Our experiments were run on a machine with 8 GB RAM and Intel(R) Core(TM) i7-6770HQ 2.60 GHz CPU with an enclave’s maximum size of 128 MB. The sizes of the input, the output, and the circuit are known to all parties. Data owners, the circuit owner, and the server (enclave’s parent) were run on the same machine in all experiments; nevertheless, each program takes the machine name and a port as parameters. Accordingly, they can be run on different machines.

The circuits which we used in our experiments are downloaded from https://homes.esat.kuleuven.be/˜nsmart/MPC/. The descriptions for these circuits are shown in Table 1. The circuits are well-known and they show a diversity in terms of circuit size. We slightly modified the format of each circuit in order to enable an arbitrary number of data owners with arbitrary input shares.

6.2. Results

We compare our implementations with FairplayPF in terms of time consumption. Since FairplayPF has different input format (Secure Function definition Language (SFDL)) than ours, we only run our tests using simple circuits. We study the effect of the number of clients on the performance, and we also analyze the cause of the relative slowdown in our second implementation.

Table 2 shows the elapsed times for one complete round of each technique. These numbers are obtained by running each round 1000 times and recording the average. Time command is applied on one of the data owners in order to obtain the time for each round.

We compared the performance of technique 1 and technique 2 and the relationship with the size of the circuit by sorting the circuits by size (wires and gates). It turns out that with the adder, technique 1 has a speedup 415 times over technique 2, while with the multiplication, technique 1 has a speedup of 23 times. With SHA-1 (the largest), there is a speed up of 13 times which suggests a negative correlation between the size of the circuits and the superiority of technique 1 over technique 2. Figure 3 shows the time consumption for technique 1, technique 2, and FairplayFP. As mentioned before, we restrict our comparisons to these circuits because they are the only circuits which we have in both formats: SFDL (for FairplayFP) and Bristol (for our work). For MD5, for example, An SFDL version of MD5 has to be implemented which is beyond the scope of this work.

We investigate the effect of the number of data owners by running the same experiments using 4 data owners instead of 2 owners. We got the same time consumption for all rounds suggesting that the number of clients has no effect on the performance of any of the techniques.

We studied the major reason behind the slowdown in technique 2. Table 3 shows that garbling is responsible for 60% to 80% of the total time consumption in most of the circuits except for the adder since it is a relatively small circuit and the communication cost has a relatively high cost.

7. Conclusion

This work provides a novel method of solving PFE with Intel Software Guard Extension.
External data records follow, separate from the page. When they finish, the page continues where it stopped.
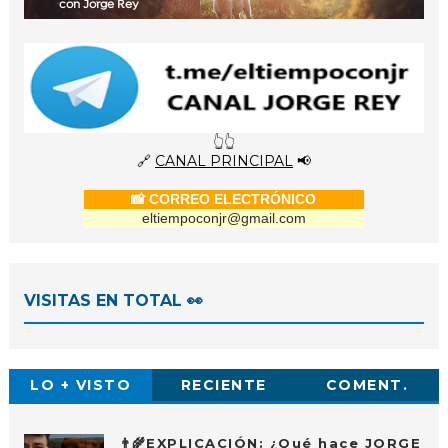
con Jorge Rey
👆👆
🔗
CANAL PRINCIPAL
📢
📸 CORREO ELECTRÓNICO
eltiempoconjr@gmail.com
VISITAS EN TOTAL 👀
LO + VISTO
RECIENTE
COMENT.
👨‍🌾EXPLICACIÓN: ¿Qué hace JORGE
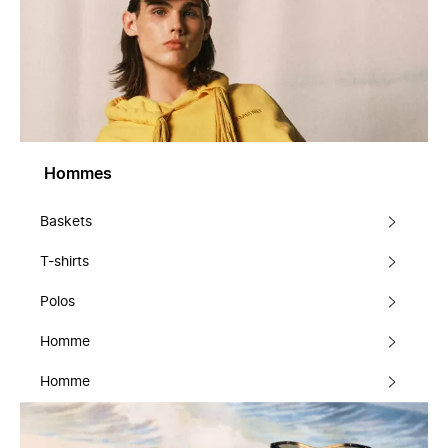
Hommes
Baskets
T-shirts
Polos
Homme
Homme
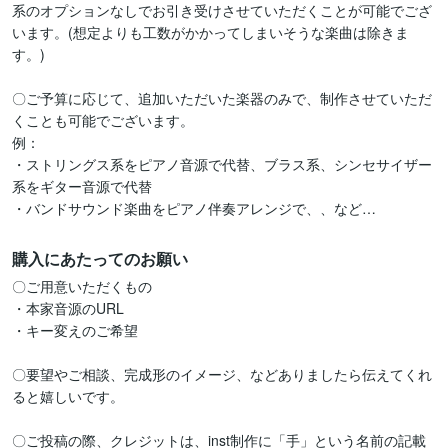
系のオプションなしでお引き受けさせていただくことが可能でござ
います。(想定よりも工数がかかってしまいそうな楽曲は除きま
す。)

〇ご予算に応じて、追加いただいた楽器のみで、制作させていただ
くことも可能でございます。

例：

・ストリングス系をピアノ音源で代替、ブラス系、シンセサイザー
系をギター音源で代替

・バンドサウンド楽曲をピアノ伴奏アレンジで、、など…
購入にあたってのお願い
〇ご用意いただくもの

・本家音源のURL

・キー変えのご希望

〇要望やご相談、完成形のイメージ、などありましたら伝えてくれ
ると嬉しいです。

〇ご投稿の際、クレジットは、inst制作に「手」という名前の記載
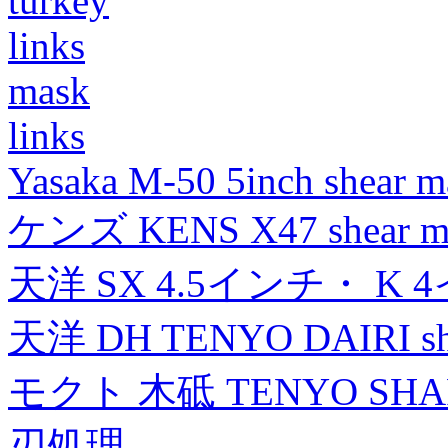
turkey
links
mask
links
Yasaka M-50 5inch shear m
ケンズ KENS X47 shear mad
天洋 SX 4.5インチ・ K 
天洋 DH TENYO DAIRI shea
モクト 木砥 TENYO SH
刃処理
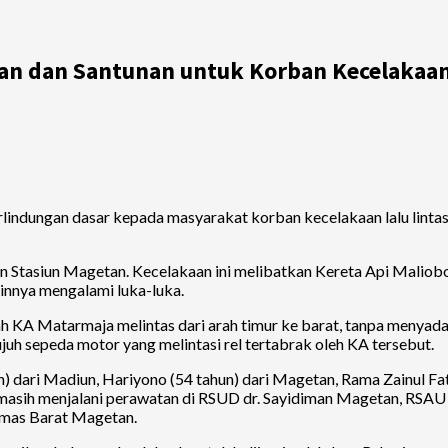
nan dan Santunan untuk Korban Kecelakaan
dungan dasar kepada masyarakat korban kecelakaan lalu lintas, 
n Stasiun Magetan. Kecelakaan ini melibatkan Kereta Api Maliob
ainnya mengalami luka-luka.
elah KA Matarmaja melintas dari arah timur ke barat, tanpa menya
juh sepeda motor yang melintasi rel tertabrak oleh KA tersebut.
) dari Madiun, Hariyono (54 tahun) dari Magetan, Rama Zainul F
a masih menjalani perawatan di RSUD dr. Sayidiman Magetan, RSA
esmas Barat Magetan.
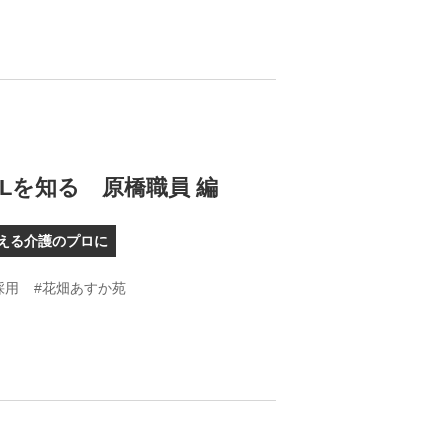
Lを知る 原橋職員 編
える介護のプロに
採用
#花畑あすか苑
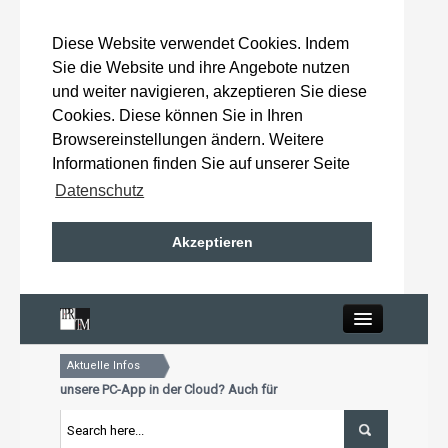
Diese Website verwendet Cookies. Indem
Sie die Website und ihre Angebote nutzen
und weiter navigieren, akzeptieren Sie diese
Cookies. Diese können Sie in Ihren
Browsereinstellungen ändern. Weitere
Informationen finden Sie auf unserer Seite
Datenschutz
Akzeptieren
Close
Aktuelle Infos
Home
ie schon unsere PC-App in der Cloud? Auch für Mac und Tablet
 Aktualisierungstermin für Premiumkunden: 15. Oktober 2026
ie schon unsere PC-App in der Cloud? Auch für Mac und Tablet
Wahlergebnisse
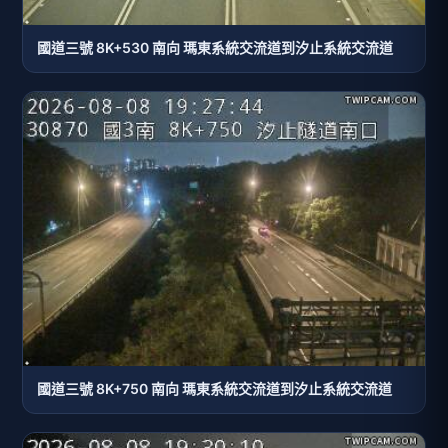
國道三號 8K+530 南向 瑪東系統交流道到汐止系統交流道
國道三號 8K+750 南向 瑪東系統交流道到汐止系統交流道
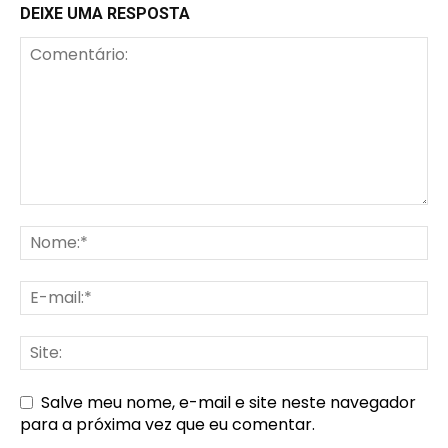
DEIXE UMA RESPOSTA
Salve meu nome, e-mail e site neste navegador
para a próxima vez que eu comentar.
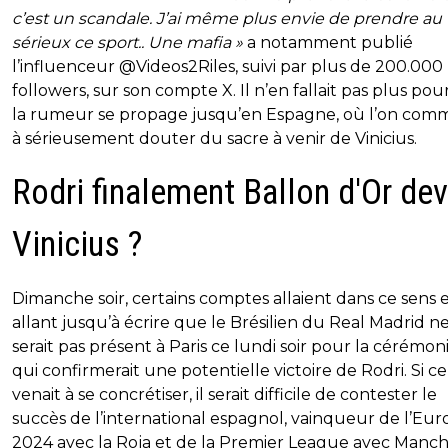
c’est un scandale.
J’ai même plus envie de prendre au
sérieux ce sport.. Une mafia »
a notamment publié
l’influenceur @Videos2Riles, suivi par plus de 200.000
followers, sur son compte X. Il n’en fallait pas plus po
la rumeur se propage jusqu’en Espagne, où l’on co
à sérieusement douter du sacre à venir de Vinicius.
Rodri finalement Ballon d'Or de
Vinicius ?
Dimanche soir, certains comptes allaient dans ce sens 
allant jusqu’à écrire que le Brésilien du Real Madrid n
serait pas présent à Paris ce lundi soir pour la cérémoni
qui confirmerait une potentielle victoire de Rodri. Si ce
venait à se concrétiser, il serait difficile de contester le
succès de l’international espagnol, vainqueur de l’Eur
2024 avec la Roja et de la Premier League avec Manc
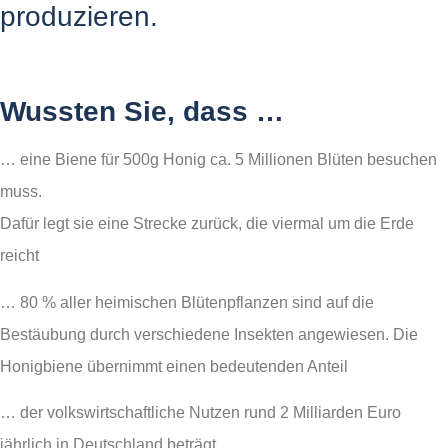
produzieren.
Wussten Sie, dass …
… eine Biene für 500g Honig ca. 5 Millionen Blüten besuchen
muss.
Dafür legt sie eine Strecke zurück, die viermal um die Erde
reicht
… 80 % aller heimischen Blütenpflanzen sind auf die
Bestäubung durch verschiedene Insekten angewiesen. Die
Honigbiene übernimmt einen bedeutenden Anteil
… der volkswirtschaftliche Nutzen rund 2 Milliarden Euro
jährlich in Deutschland beträgt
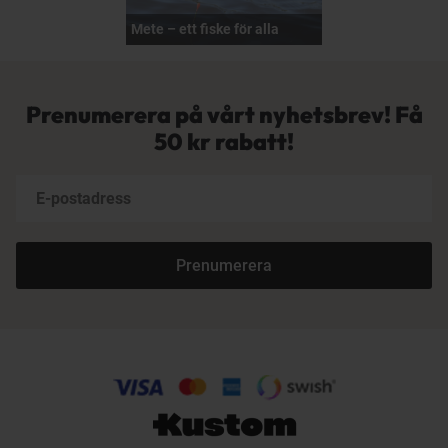
Mete – ett fiske för alla
Prenumerera på vårt nyhetsbrev! Få
50 kr rabatt!
Prenumerera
This method allows for a much more efficient and therefore more practical approach to performing PFE in comparison to previous solutions. The practicality of this solution will open the door to some interesting applications of PFE. Our future work will involve looking at some of these applications and developing a simpler full fledged system that can be used by regular developers to create PFE applications.

Data Availability

The source code of our implementations can be downloaded from https://github.com/maanrachid/PFE-SGX.


The work was mainly performed while the author was working at Qatar University. Contents of the research are solely the responsibility of the authors and do not necessarily represent the official views of the Qatar National Research Fund.

Conflicts of Interest

The authors declare that there are no conflicts of interest regarding the publication of this paper.


This publication was made possible by a grant from the Qatar National Research Fund (project number NPRP X-063-1-014).